The Path to Least Privilege Nirvana: SaaS Management

FAC is an essential part of implementing least privilege correctly. In Microsoft’s Zero Trust model, the feature functionality that Microsoft and other providers are pushing include privileged identity management (PIM) and privileged access management (PAM), and both are approaches to least privilege access. This is important because most of the time, a CISO will care most about least privilege access. If you asked 100 IT personnel, ‘Should we have least privilege access for all of our applications?’ I’d estimated that all of them would adamantly reply with ‘Yes!’ However, they don’t because Microsoft doesn’t provide the tools that would allow them to do that. You cannot do it natively within the Microsoft 365 Administrator Center.

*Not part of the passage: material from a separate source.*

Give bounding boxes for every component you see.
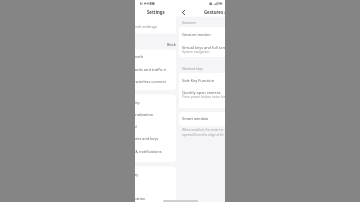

The only right way to apply least privilege access is to extrapolate administrative access and proxy it through a portal that says, ‘I am not giving you access to a role; I am giving you access to a function, and you have no privileges whatsoever within the application itself to do other things.’ It is a predefined function that gives administrators the ability to turn on and turn off, or even apply a workflow to give time-bound access.

Fortunately, there are SaaS management tools that enable IT professionals to easily and fully batten down the M365 security hatches. There are too many signals and false security alerts for IT/security professionals to check everyone. A SaaS management service can correlate the data, enrich it, and then surface it into an easy to read dashboard and set of reports.

There are some Microsoft 365 veterans that think their administrator identities are secure if they have RBACbut not all RBAC is created equal, and even the best RBAC is no match for FAC.

The Role of the SaaS Management Platform (SMP)

SaaS management platforms (SMPs) can help M365 administrators ensure their network is secure while giving employees access to only the information they need to do their jobs. A secure M365  environment should be able to slice and dice its administration into both roles and functional areas (e.g., user managers, Teams managers, Teams administrators, or security administrators).